Ectopia cordis: types, classification, causes, associated malformations, prognosis

In medicine, the term ‘ectopia’ means the placement of an organ of the body in the wrong place. Ectopia cordis’ or ‘ectopia of the heart’ or ‘cardiac ectopia’ in medicine refers to a group of rare anatomical abnormalities that have in common a congenital cardiac malformation, i.e. already present at birth, characterised by an abnormal position of the heart

The expression ‘ectopia cordis’ is derived from the combination of the Greek and Latin terms:

ἔκτοπος (pronounced ‘èctopos’) meaning ‘displaced’;

cordis (pronounced ‘còrdis’) meaning ‘heart’.

In turn, the term ‘ἔκτοπος’ is derived from:

ἔκ (pronounced ‘ec’) meaning ‘out’;

τόπος (pronounced ‘tòpos’) meaning ‘place’.


Types of ectopia cordis

In the most common form, the heart protrudes from the chest through an opening in the sternum; in another form, dextrocardia with situs inversus occurs (frequently associated with Kartagener’s syndrome, a subtype of primary ciliary dyskinesia).

In other cases, the heart may be located in the abdominal cavity, on the neck or other anatomical sites.

Ectopia cordis occurs in approximately 8 infants per million live births.

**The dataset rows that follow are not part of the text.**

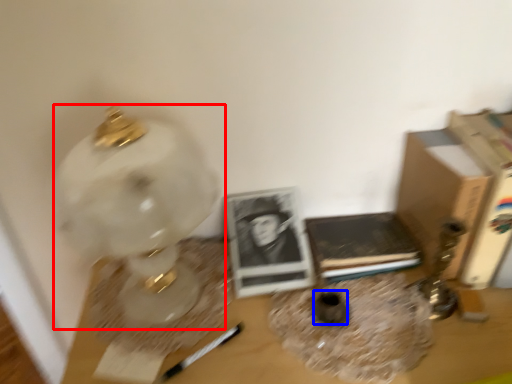 Question: Which object appears farthest to the camera in this image, lamp (highlighted by a red box) or vase (highlighted by a blue box)?

Choices:
 (A) lamp
 (B) vase

Answer: (B) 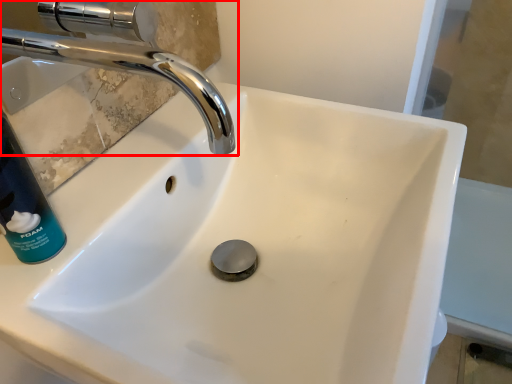 Question: From the image's perspective, where is tap (annotated by the red box) located relative to cleaning product?

Choices:
 (A) below
 (B) above

Answer: (B) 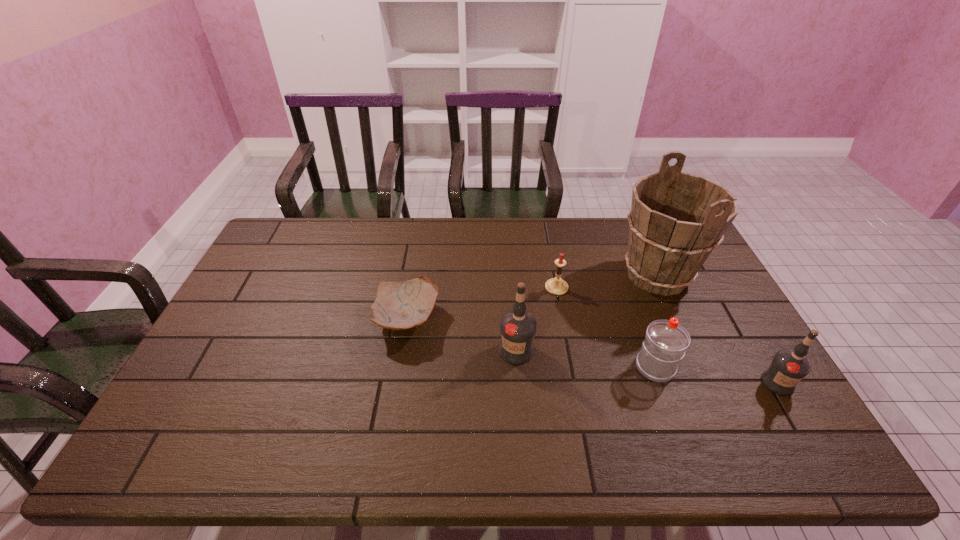 Where is `vacant space in between the taller vodka and the candle`? The image size is (960, 540). vacant space in between the taller vodka and the candle is located at coordinates (537, 319).

Image resolution: width=960 pixels, height=540 pixels. What are the coordinates of `vacant space that is in between the tallest object and the shorter vodka` in the screenshot? It's located at (717, 329).

This screenshot has width=960, height=540. Find the location of `free space between the rightmost object and the tallest object`. free space between the rightmost object and the tallest object is located at coordinates (717, 329).

Image resolution: width=960 pixels, height=540 pixels. Find the location of `free spot between the leftmost object and the right vodka`. free spot between the leftmost object and the right vodka is located at coordinates point(592,352).

Point out which object is positioned as the fifth nearest to the fourth object from right to left. Please provide its 2D coordinates. Your answer should be formatted as a tuple, i.e. [(x, y)], where the tuple contains the x and y coordinates of a point satisfying the conditions above.

[(788, 367)]

Identify which object is the third nearest to the second shortest object. Please provide its 2D coordinates. Your answer should be formatted as a tuple, i.e. [(x, y)], where the tuple contains the x and y coordinates of a point satisfying the conditions above.

[(666, 341)] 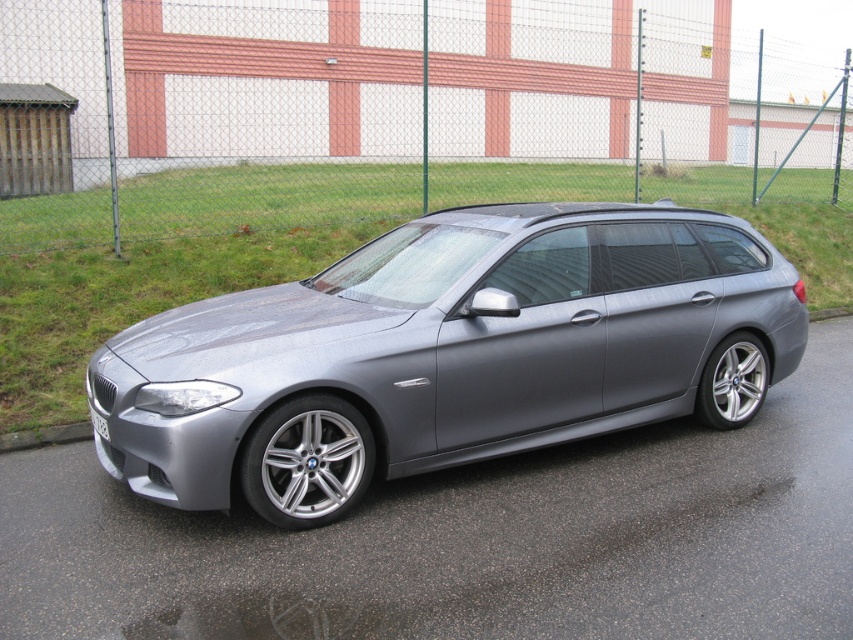 You are a delivery person who needs to attach a GPS tracker to the matte gray car at center. The GPS tracker must be placed exactly 2 meters away from the white plastic license plate at center. Is this possible?

The matte gray car at center and white plastic license plate at center are 2.28 meters apart from each other. Since the required distance is 2 meters, which is less than 2.28 meters, it is possible to place the GPS tracker 2 meters away from the white plastic license plate at center while still being on the matte gray car at center.

You are a photographer standing in front of the matte gray car at center and the white plastic license plate at center. You want to take a photo that captures both objects clearly. Which object should you focus on to ensure both are in sharp focus?

You should focus on the matte gray car at center because it is closer to the viewer than the white plastic license plate at center. By focusing on the closer object, the depth of field may extend to include the license plate in focus as well. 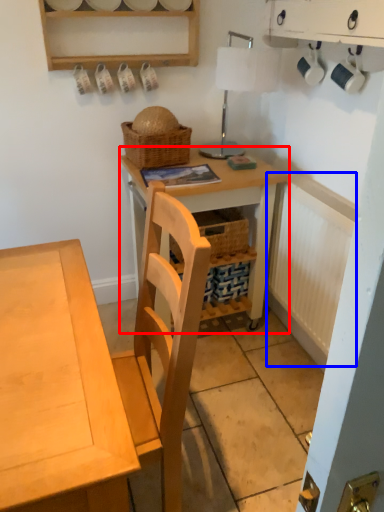 Question: Which of the following is the farthest to the observer, table (highlighted by a red box) or radiator (highlighted by a blue box)?

Choices:
 (A) table
 (B) radiator

Answer: (A)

Depending on the location of the heart at birth, four different categories of ectopia cordis can be identified:

  • cervical;
  • thoracic;
  • thoraco-abdominal;
  • abdominal.

The exact cause of ectopias of the heart has not been identified, but this condition is frequently found in Turner syndrome and Edwars syndrome (Trisomy 18); however, so far there is no evidence that it is a genetically transmissible disease.

Associated malformations

Other birth defects such as cleft lip and palate and kyphotic malformations of the spine are also often present.

Other organs may also be located outside the natural limits of the body.

The ectopic heart is generally not protected by the skin or sternum and other congenital heart defects may be associated with this condition, including tetralogy of Fallot, pulmonary atresia and interventricular septal defect.


This condition is usually fatal in the first few days of life.

In some cases, surgical treatment is possible: some cases of ectopia cordis can be treated surgically through a long and complex operation.